Laat de docenten dat rapport Onderwijs2032, dat verhaal van
Schnabel nu eerst eens zelf intern, op hun eigen school met hun eigen collega’s,
doorpraten, zich er wat bij voor proberen te stellen, nagaan hoe en of het kan
en wat er werkelijk zinvol en nuttig van is. Toetsen aan de praktijk en de mogelijkheden
en niet luchtfietsen, concreet nagaan wat realiseerbaar is, waar we naar toe
moeten, welke doelen noodzakelijk en haalbaar zijn.
Maar dan wel zonder “voorwaarden vooraf”, dus niet met een
vooropgesteld doel en eigenlijk al ingevulde randvoorwaarden en eindstreven,
zoals die eigenlijk in de presentatie van Schnabel maar al te zeer doorklonken.
Dan zijn er drie zaken gewonnen: er is een grotere betrokkenheid
met wat Onderwijs3032 hoe dan ook voorstaat, er ontstaat een werkelijk te
realiseren beeld van wat Onderwijs2032 wel of niet zou kunnen bereiken en last
but not least, het is tevens een kritische evaluatie van waar men nu mee bezig
is en biedt dan op zich al aanleiding tot bijstellingen.
Maar zal dat helpen?
Maar helaas, mijn ervaring met de z.g. “onderwijsvernieuwing”

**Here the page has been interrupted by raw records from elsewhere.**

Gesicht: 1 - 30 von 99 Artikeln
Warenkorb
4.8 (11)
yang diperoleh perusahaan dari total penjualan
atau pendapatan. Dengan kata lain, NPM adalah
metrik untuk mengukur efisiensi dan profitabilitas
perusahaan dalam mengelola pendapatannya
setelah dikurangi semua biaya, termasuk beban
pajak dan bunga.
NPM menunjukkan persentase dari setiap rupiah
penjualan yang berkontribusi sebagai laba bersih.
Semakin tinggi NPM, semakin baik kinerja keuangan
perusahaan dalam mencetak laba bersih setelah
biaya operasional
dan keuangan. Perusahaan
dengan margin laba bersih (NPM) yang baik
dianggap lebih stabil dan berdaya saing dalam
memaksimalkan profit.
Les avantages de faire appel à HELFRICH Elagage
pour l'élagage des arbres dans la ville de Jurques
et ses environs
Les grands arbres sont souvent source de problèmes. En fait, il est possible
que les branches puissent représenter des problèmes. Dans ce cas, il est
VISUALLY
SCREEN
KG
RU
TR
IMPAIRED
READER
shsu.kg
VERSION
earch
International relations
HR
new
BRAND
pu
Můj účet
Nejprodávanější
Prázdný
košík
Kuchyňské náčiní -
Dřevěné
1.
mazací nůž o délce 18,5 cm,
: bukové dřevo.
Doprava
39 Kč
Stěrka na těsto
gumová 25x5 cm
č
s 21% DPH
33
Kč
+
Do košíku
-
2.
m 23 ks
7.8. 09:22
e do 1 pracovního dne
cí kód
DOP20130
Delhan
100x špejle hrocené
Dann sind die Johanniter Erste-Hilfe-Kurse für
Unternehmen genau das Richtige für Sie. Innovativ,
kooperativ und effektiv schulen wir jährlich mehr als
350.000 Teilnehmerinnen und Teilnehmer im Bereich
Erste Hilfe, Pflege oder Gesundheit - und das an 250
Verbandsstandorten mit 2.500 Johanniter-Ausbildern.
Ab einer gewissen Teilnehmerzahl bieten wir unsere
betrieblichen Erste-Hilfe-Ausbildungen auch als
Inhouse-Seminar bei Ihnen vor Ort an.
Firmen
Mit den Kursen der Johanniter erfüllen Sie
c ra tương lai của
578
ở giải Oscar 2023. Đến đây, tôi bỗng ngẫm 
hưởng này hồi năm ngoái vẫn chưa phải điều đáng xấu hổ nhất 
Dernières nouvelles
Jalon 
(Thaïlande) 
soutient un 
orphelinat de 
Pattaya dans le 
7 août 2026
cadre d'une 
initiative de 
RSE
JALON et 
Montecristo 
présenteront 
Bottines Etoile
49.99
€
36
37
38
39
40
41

is dat zoiets nooit en te nimmer overgelaten wordt aan de basis, het veld, de
werkelijk betrokkenen, de experts van de uitvoering, maar dat allerlei andere
personen, instellingen, instanties en andere belangen en wensen beter schijnen
te kunnen en moeten bepalen wat goed is voor het onderwijs en weten te
vertellen hoe en wat docenten moeten gaan doen. Ze mogen er wel over praten, iets
minder over mee praten, meedenken nog minderen en meebeslissen, nou, eh, tja,
daar gaan anderen over en meestal is het al bepaald.
Soms lijkt het er wel op. Begin jaren 80 was ik docent aan
één van de HEWET-experimenteerscholen. Je denkt, nu zijn wij aan de beurt om te
kijken of en hoe. Maar voor het experiment geëvalueerd en afgelopen was, voor
de betrokken docenten hun definitieve mening hadden gegeven was het, politieke,
besluit al lang genomen en werd wiskunde A en B ingevoerd. En eigenlijk was dat
al helemaal voorgebakken.
Ik last onlangs in Trouw een interview met staatsecretaris
Dekker waarin hem een aantal kritische vragen werden gesteld over zaken die het
onderwijsveld bezig houden, of liever, waarvan de staats de nodige oppositie
vanuit het onderwijs mag weten. Maar het waren allemaal tefalantwoorden die de
interviewer optekende, kritiek werd niet gewogen maar weggewoven, op elk
kritisch potje schroefde de als bekend vlot formulerende Sander Dekker een
antwoorddekseltje waarin hij totaal geen empathie, inzicht of
voorstellingsvermogen liet blijken voor de kritiek die in de vragen verwoord
werd. Luisteren en in gesprek gaan, aandacht geven aan wat er uit het veld
opklinkt, met het veld zoeken naar de beste oplossing, nee, dat is niks voor
hem. Hij weet het beter.
Wie weet...
Maar misschien, de middenschool verdween met het veranderen
van de politieke kleur van de regerende partijen van de agenda, wie weet is dat
ook het lot van Onderwijs2032 en verdwijnt het, althans in z’n huidige vorm,
mèt de rekentoets, op de politieke mestvaalt.